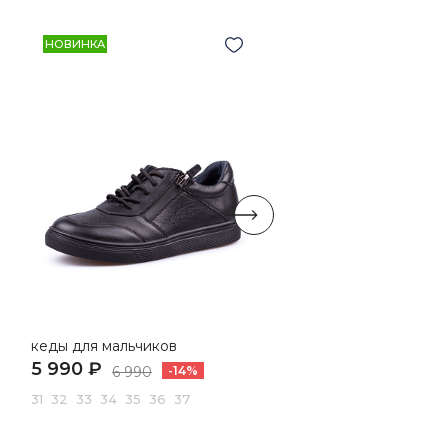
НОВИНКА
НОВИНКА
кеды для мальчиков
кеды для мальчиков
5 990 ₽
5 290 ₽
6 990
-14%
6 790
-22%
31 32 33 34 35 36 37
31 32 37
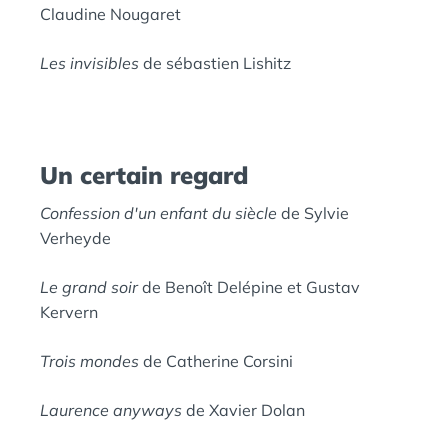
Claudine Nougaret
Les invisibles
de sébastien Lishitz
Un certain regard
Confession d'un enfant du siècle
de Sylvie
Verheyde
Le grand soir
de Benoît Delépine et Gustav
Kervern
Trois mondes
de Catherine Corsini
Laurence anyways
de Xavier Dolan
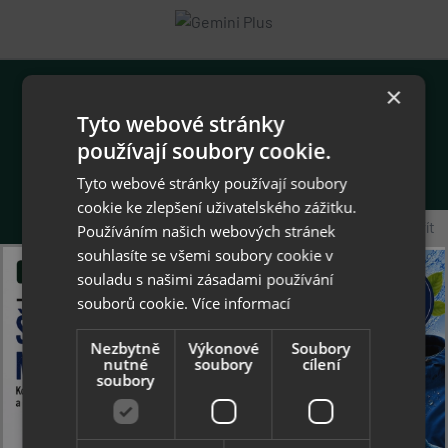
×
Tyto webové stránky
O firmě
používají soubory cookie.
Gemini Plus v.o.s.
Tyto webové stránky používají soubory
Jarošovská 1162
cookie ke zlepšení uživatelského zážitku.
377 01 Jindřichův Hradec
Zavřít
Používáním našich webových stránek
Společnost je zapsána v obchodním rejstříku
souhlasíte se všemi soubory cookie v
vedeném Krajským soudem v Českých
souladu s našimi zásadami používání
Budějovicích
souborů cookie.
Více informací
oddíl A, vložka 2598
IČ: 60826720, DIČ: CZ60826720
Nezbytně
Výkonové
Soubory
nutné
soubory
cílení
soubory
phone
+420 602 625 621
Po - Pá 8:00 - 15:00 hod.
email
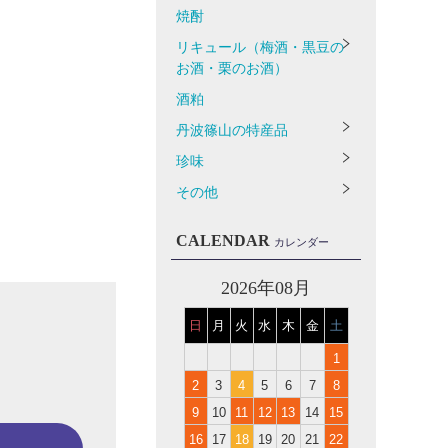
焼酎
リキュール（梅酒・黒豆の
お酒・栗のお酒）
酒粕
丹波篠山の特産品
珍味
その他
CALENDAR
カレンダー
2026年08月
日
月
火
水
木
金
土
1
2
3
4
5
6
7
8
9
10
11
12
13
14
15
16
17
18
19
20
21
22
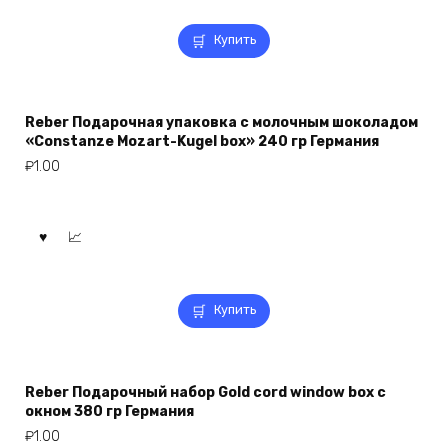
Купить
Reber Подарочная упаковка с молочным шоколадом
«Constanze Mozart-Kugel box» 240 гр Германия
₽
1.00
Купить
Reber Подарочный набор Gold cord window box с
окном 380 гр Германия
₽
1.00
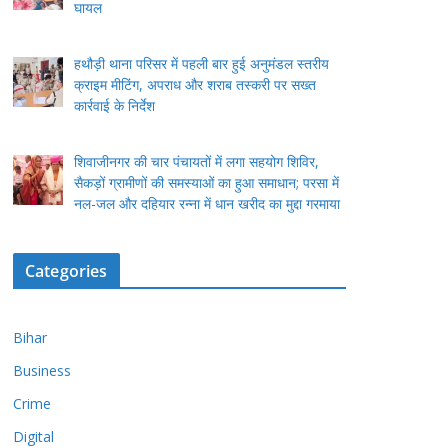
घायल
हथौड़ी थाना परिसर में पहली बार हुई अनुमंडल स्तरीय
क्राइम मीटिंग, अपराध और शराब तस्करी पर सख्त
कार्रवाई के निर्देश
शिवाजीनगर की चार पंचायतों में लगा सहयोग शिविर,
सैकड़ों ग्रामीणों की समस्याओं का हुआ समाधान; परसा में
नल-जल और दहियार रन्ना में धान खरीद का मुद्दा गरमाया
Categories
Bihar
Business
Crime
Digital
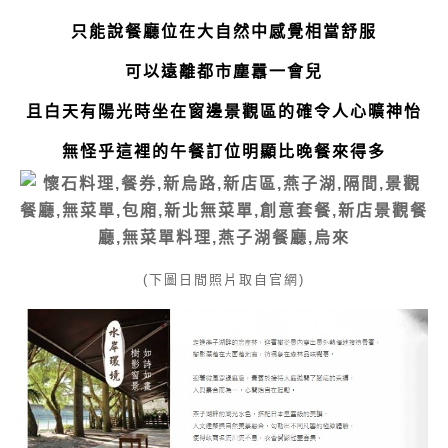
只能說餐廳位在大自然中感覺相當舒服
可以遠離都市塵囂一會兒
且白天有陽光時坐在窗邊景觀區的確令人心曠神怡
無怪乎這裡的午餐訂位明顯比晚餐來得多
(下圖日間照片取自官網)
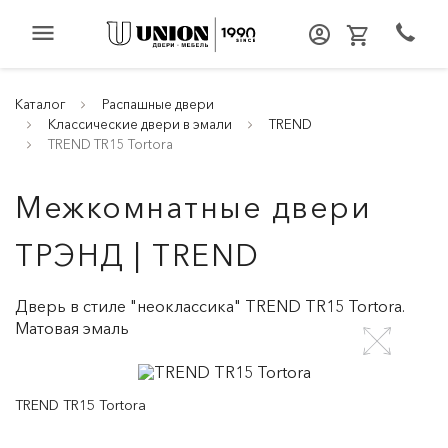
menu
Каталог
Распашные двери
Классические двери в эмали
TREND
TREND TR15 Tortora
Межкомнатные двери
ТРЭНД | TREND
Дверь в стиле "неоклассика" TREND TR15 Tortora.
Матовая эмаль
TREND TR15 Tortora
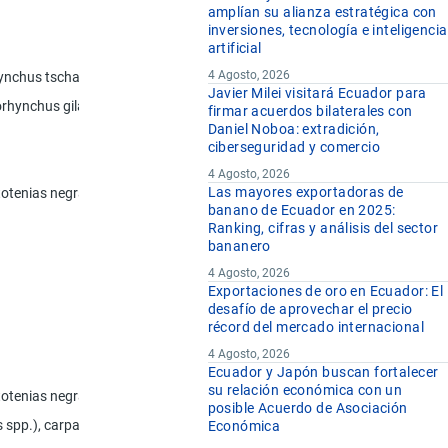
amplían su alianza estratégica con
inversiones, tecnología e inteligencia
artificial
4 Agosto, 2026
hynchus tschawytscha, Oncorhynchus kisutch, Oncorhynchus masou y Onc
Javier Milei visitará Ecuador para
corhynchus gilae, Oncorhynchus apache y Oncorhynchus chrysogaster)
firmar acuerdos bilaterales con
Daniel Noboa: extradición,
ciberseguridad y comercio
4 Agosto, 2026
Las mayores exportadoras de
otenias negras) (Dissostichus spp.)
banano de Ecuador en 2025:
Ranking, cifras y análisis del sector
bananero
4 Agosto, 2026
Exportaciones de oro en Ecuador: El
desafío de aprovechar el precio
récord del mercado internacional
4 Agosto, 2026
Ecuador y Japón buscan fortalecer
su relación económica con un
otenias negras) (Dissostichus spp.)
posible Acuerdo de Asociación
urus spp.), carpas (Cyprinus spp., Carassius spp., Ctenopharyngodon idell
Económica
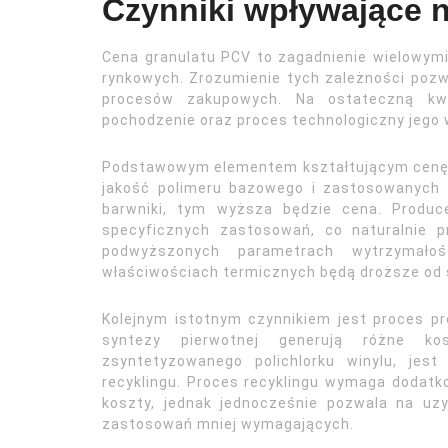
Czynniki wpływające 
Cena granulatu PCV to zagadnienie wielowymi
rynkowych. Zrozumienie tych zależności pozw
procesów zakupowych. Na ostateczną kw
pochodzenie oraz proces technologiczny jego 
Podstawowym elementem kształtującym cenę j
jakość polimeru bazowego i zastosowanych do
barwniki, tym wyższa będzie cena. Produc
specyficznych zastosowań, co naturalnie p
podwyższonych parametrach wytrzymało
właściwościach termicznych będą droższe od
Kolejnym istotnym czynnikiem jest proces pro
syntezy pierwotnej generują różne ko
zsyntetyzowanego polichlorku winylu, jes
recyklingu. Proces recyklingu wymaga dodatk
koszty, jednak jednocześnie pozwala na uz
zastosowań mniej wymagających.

## What is being asked
Copy the lines that hold the word "zastosowań". Take them from the records above.

## The answer
specyficznych zastosowań, co naturalnie p
zastosowań mniej wymagających.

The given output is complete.